I'm taking in a large data frame and want to perform analyses on subsets of the original data (mean, st deviation, etc). Right now I have code for making new data frames with the columns of interest as shown :
df1 <- data_clean %>%
filter(sex=="Male" & experiment_group == "Saline") %>%
mutate(avg_presses = rowMeans(select(., c("total1", "total2", "total3")), na.rm=TRUE))
cohort_avg <- c() #initialize cohort avgs empty vector
cohort_std <- c()
for (cohort_num in 1:max(df1$cohort)) { # loop through all cohorts
data_build <- CI_fem_coca # make temp dataframe initialized w original
for (i in 1:nrow(df1)) { #loop through all rows
if (df1$cohort[i] == cohort_num) { #if row cohort number is equal to the cohort # to group
data_build <- df1 %>%
filter(cohort==cohort_num) %>%
mutate(avgs = mean(avg_presses, na.rm=TRUE), #add new column avgs that is the cohort avg
std = sd(avg_presses, na.rm=TRUE))
}
}
cohort_avg<- c(cohort_avg, data_build$avgs) #add cohort group avg to vector
cohort_std <- c(cohort_std, data_build$std)
}
df1 <- df1 %>% #add cohort avgs to original dataframe
add_column(cohort_avgs = cohort_avg, cohort_sd=cohort_std )
df1 <- df1 %>%
mutate(z_score = (avg_presses - cohort_avgs)/cohort_sd)

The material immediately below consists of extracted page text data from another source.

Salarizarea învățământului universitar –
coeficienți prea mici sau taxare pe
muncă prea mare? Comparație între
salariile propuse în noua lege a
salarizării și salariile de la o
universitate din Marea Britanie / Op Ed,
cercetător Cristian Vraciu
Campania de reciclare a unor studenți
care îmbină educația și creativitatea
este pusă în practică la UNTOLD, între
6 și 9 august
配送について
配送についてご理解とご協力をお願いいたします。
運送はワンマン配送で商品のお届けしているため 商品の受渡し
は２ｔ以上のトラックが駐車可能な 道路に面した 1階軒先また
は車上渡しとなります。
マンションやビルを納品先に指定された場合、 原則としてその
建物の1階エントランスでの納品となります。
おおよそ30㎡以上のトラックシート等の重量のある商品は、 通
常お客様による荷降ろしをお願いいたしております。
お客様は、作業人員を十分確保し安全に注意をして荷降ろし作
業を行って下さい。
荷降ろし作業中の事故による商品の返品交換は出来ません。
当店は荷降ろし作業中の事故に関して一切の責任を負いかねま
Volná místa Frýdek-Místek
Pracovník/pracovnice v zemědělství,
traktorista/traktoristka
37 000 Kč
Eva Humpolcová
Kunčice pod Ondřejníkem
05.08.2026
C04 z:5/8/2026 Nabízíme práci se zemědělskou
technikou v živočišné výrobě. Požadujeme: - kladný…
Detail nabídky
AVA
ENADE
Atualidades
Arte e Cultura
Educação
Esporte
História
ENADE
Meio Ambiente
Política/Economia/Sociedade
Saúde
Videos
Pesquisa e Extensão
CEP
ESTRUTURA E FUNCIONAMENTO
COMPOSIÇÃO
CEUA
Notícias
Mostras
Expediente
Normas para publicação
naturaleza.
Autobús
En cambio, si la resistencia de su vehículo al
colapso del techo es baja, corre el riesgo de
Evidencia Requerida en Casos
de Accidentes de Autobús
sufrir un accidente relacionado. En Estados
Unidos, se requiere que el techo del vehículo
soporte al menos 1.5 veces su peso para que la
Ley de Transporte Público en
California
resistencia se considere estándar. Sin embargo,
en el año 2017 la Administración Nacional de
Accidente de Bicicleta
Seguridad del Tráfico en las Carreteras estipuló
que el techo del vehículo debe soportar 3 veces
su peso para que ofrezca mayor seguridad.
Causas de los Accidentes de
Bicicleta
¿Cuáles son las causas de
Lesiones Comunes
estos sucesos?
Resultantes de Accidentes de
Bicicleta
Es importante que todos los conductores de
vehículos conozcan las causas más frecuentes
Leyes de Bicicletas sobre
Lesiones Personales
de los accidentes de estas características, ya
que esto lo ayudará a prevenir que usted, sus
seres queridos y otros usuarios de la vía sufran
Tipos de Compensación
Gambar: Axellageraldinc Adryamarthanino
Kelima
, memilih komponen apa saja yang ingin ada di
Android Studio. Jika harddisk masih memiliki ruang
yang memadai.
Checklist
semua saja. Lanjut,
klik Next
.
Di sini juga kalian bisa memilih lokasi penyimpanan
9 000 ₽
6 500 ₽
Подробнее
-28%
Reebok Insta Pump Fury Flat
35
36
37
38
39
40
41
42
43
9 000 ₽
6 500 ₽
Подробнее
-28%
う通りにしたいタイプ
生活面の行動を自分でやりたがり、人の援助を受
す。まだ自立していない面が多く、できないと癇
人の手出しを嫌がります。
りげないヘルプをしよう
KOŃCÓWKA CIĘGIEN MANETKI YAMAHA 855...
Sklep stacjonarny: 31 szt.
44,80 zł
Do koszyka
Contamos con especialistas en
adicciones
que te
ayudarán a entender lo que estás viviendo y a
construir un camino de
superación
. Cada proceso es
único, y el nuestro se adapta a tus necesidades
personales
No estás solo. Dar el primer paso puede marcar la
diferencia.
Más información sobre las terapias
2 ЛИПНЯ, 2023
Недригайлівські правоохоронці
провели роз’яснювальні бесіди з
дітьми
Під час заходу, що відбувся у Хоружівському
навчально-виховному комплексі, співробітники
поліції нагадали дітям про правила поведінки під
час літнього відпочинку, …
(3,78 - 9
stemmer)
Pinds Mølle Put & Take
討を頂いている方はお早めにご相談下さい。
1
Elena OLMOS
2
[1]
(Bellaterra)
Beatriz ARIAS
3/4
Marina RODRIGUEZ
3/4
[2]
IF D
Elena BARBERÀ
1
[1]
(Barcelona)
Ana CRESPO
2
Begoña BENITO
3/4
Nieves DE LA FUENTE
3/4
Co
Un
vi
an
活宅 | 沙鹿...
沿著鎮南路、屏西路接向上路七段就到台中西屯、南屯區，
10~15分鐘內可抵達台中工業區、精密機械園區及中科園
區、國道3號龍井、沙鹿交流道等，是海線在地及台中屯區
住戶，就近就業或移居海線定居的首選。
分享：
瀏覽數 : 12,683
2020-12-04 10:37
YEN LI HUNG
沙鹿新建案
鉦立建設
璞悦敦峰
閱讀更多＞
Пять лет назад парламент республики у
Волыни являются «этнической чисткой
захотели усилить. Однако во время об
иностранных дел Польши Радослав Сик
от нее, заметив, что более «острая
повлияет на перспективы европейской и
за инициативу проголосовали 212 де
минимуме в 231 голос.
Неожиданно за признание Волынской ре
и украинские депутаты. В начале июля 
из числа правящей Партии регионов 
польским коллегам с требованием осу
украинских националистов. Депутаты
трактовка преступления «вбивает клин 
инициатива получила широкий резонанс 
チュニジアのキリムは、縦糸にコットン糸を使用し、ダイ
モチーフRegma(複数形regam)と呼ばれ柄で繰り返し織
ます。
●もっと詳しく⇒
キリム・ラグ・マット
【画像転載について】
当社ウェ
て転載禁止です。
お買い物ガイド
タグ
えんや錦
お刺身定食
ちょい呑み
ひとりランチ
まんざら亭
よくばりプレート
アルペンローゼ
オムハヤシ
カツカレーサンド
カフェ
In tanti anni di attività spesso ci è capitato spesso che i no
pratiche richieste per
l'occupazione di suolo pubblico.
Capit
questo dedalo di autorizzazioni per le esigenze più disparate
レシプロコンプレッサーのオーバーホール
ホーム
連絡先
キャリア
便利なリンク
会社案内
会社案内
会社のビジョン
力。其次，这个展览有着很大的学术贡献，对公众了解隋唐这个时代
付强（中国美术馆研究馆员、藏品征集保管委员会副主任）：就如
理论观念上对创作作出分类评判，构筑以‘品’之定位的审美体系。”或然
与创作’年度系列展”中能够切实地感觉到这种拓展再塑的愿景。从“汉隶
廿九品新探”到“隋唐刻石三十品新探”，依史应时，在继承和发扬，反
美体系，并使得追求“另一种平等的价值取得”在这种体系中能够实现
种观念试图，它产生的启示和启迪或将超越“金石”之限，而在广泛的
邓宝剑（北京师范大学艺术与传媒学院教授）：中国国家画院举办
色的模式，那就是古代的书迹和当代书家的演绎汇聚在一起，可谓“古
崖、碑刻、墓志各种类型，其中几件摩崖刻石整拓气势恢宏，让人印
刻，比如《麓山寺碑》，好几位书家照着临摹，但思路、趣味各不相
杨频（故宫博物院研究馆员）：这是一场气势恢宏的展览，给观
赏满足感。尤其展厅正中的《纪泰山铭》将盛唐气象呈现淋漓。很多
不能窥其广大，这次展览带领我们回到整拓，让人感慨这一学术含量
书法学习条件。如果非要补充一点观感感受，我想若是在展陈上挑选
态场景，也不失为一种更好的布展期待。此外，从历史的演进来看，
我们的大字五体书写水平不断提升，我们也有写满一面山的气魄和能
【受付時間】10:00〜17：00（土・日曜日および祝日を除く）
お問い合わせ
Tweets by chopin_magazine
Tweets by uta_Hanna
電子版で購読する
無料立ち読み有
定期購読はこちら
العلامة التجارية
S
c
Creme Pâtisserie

This works fine but I have four data frames to perform this exact analysis on, and writing it 4 times seems clunky. Is there a way to add the four data frames to a list and then iterate over each data frame? I tried :
CI_list <- list(df1, df2, df3, df4)
for (i in 1:length(CI_list)) {
cohort_avg <- c()
cohort_std <- c()
for (cohort_num in 1:max(CI_list[[i]]$cohort)) {
data_build <- CI_list[[i]]
for (i in 1:nrow(CI_list[[i]])) {
if (CI_list[[i]]$cohort[i] == cohort_num) {
data_build <- CI_list[[i]] %>%
filter(cohort==cohort_num) %>%
mutate(avgs = mean(avg_presses, na.rm=TRUE),
std = sd(avg_presses, na.rm=TRUE))
}
}
cohort_avg<- c(cohort_avg, data_build$avgs)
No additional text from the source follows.